Эта история уже не понравилась Джону. Про котел была лучше, теплее. А когда Корчмарев рассказал ему о Кронштадтском мятеже, Половинкин возмутился.
— Вот за что я не люблю Россию! — вскричал он. — Как вы можете жить с такой историей? Семнадцать тысяч русских рабочих пришли по льду и вырезали одиннадцать тысяч русских матросов! Только не повторяйте мне глупости о наших неграх и войне Севера с Югом! А кто победил в вашей Гражданской войне?

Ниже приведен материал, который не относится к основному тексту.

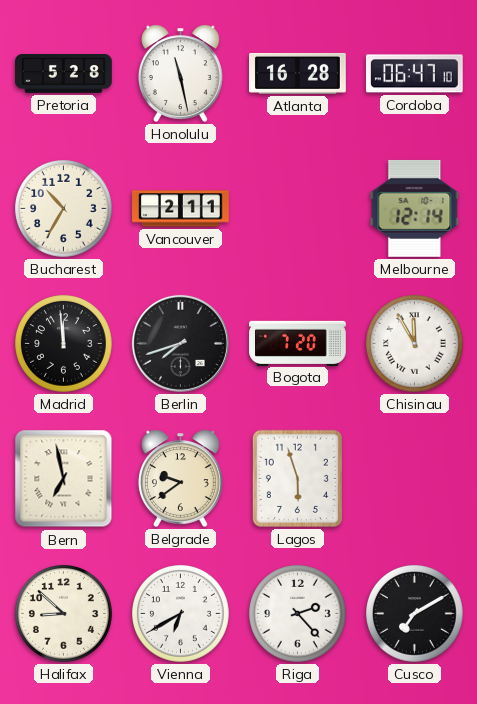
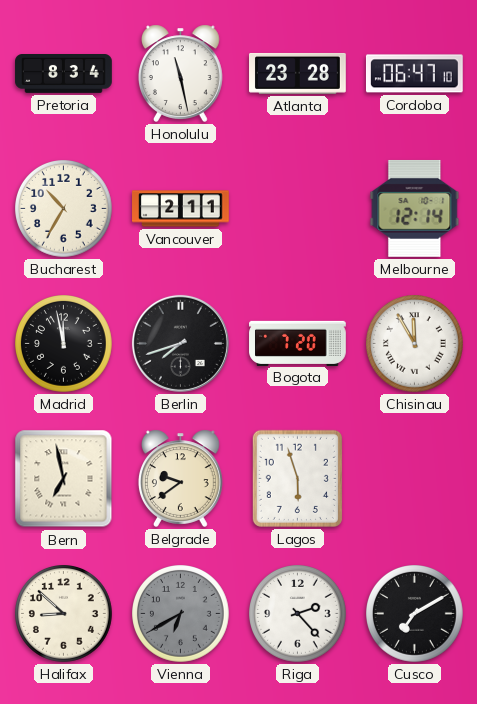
Pretoria: 5:28 -> 8:34
Atlanta: 16:28 -> 23:28
Madrid: 11:59 -> 11:58
Vienna dial: white -> grey
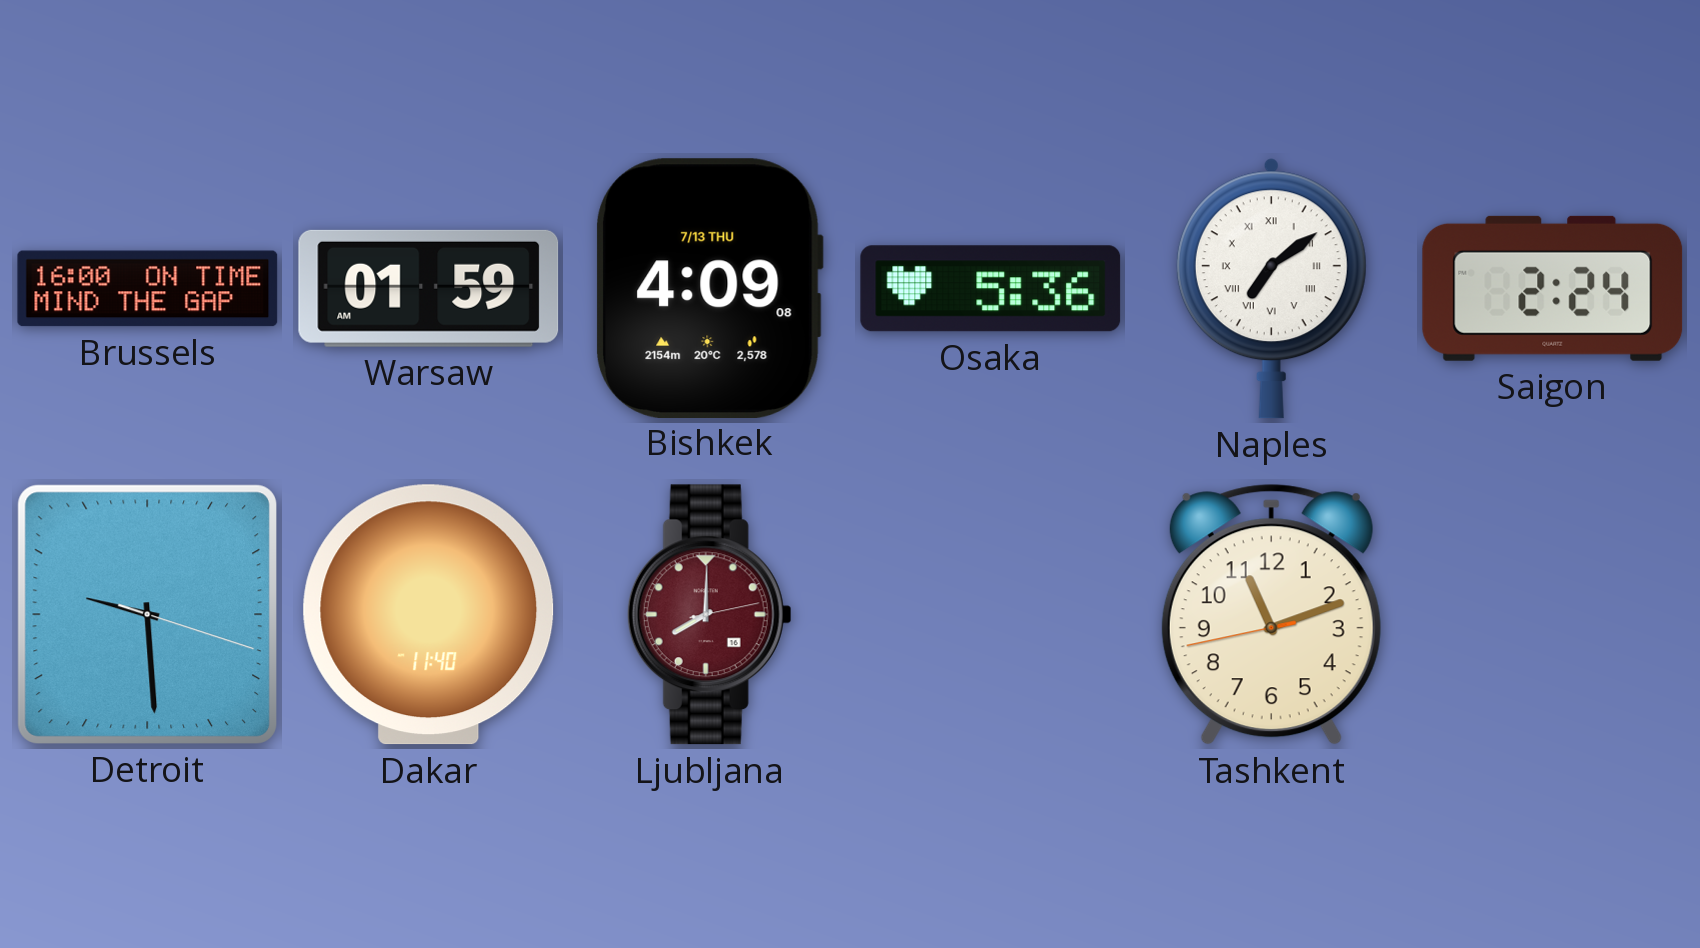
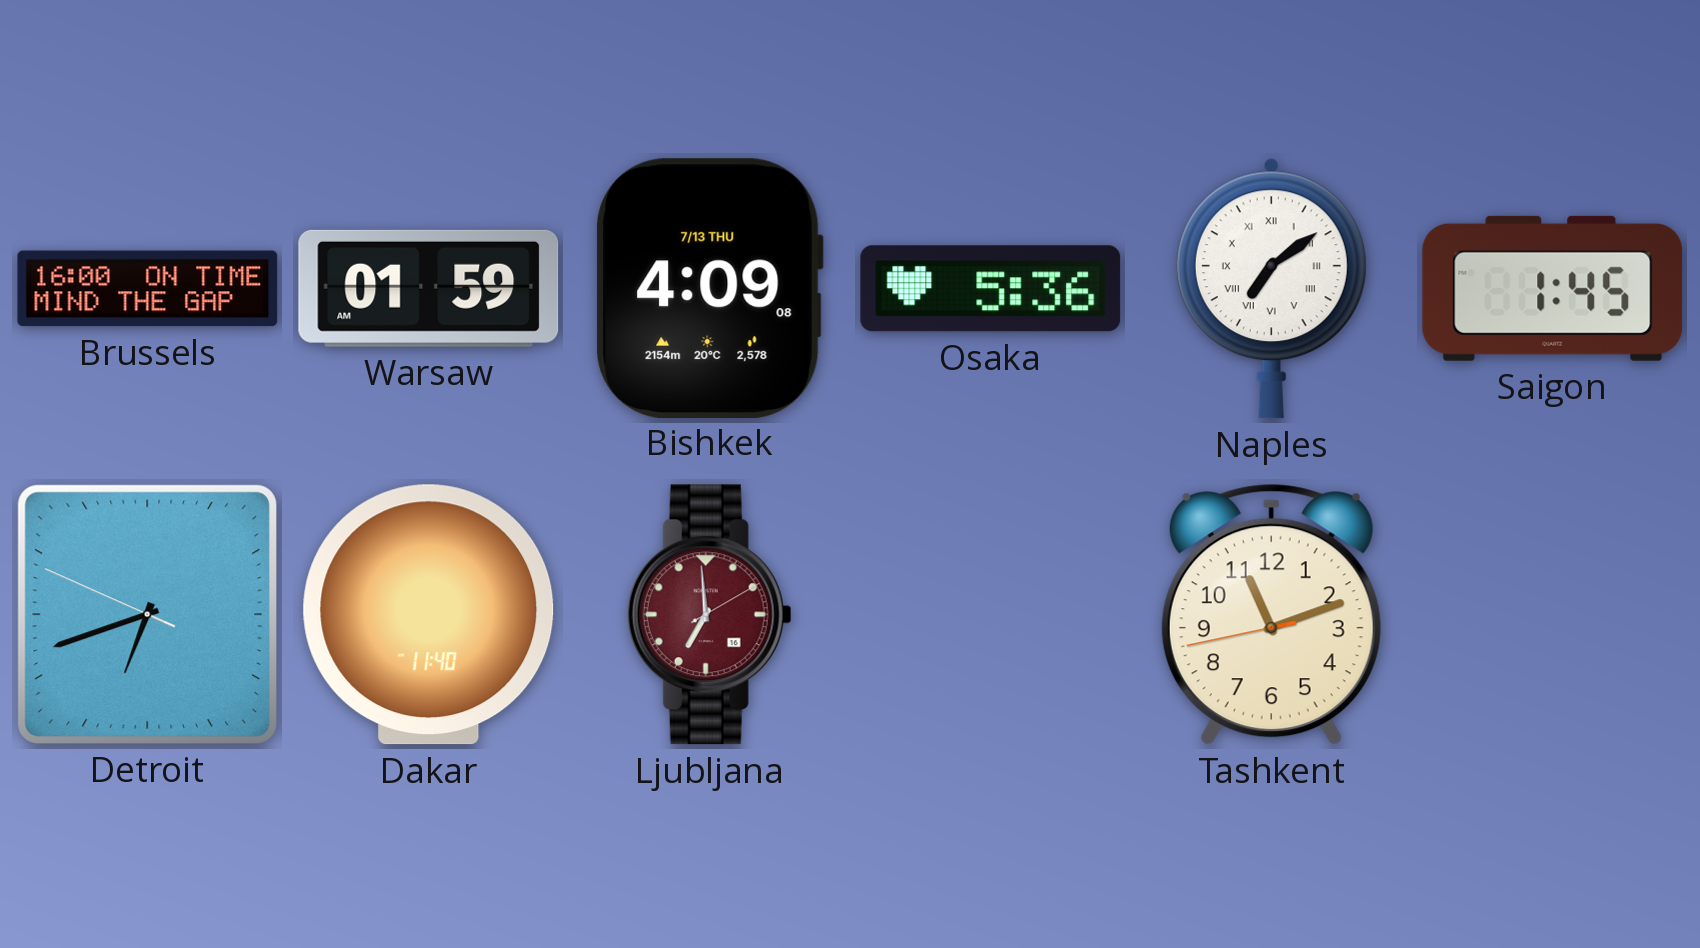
Saigon: 2:24 -> 1:45
Detroit: 9:29 -> 6:41
Ljubljana: 8:00 -> 6:59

— Уехала наша Асенька! — с беспокойством на лице говорила Джону Любовь Егоровна Чагина, похожая на жену Ленина Крупскую. — И двух дней, стрекоза, не прожила! Всегда она такая, в отца, в Пашу, брата моего непутевого.
— Куда она могла поехать?
— Позвонил ей кто-то. Разговора я не поняла, но голос звонившего слышала. Вежливый. Господи, с ней что-то случилось?
— Зачем вы отпустили ее? — возмутился Джон, с неприятным для себя отвращением глядя на Любовь Егоровну. — Она ведь несовершеннолетняя!
— Да, — вздохнула «Крупская». — Асенька сказала, что сбежала с каким-то парнем, а тот ее бросил.
— Да не бросал я ее!
— Так это вы? — смиренно продолжала Чагина. — А знаете, я верю вам. Она, наверное, сама от вас сбежала… Хотите чаю с медом и малиной?
— Хочу, — сказал Джон, почувствовав, что его покидают силы. Чикомасов был прав: за последние несколько дней случилось слишком много событий. — Можно, я позову еще одного человека? Он во дворе меня дожидается.
— Как во дворе? — со священным ужасом воскликнула Любовь Егоровна. — Вы бросили своего товарища во дворе?!
— Он в машине сидит, — улыбнулся Джон, и Чагина вдруг показалась ему вполне симпатичной старушкой.
— В машине?! — еще больше ужаснулась «Крупская». — Вот что, молодой человек! Не знаю, как у вас в Москве, а у нас, коренных ленинградцев, так не принято! Немедленно зовите своего товарища, и будем пить чай с малиновым и брусничным вареньем.
За чаем Корчмарев с Любовью Егоровной быстро нашли общий язык. Некоторое время они шутливо перебранивались, как «старый москвич» и «коренная ленинградка». Потом горячо заспорили о Кронштадте, в который оба были пламенно влюблены.
— Вы, москвичи, — с возмущением говорила «Крупская», — когда приезжаете в Ленинград, мчитесь в Петергоф, в Царское Село. «Ах, дворцы, ах, фонтаны, ах, русский Версаль!» Вам фальшивой красоты подавай! Вы не чувствуете строгого великолепия Кронштадта, основанного на радости добровольного подчинения.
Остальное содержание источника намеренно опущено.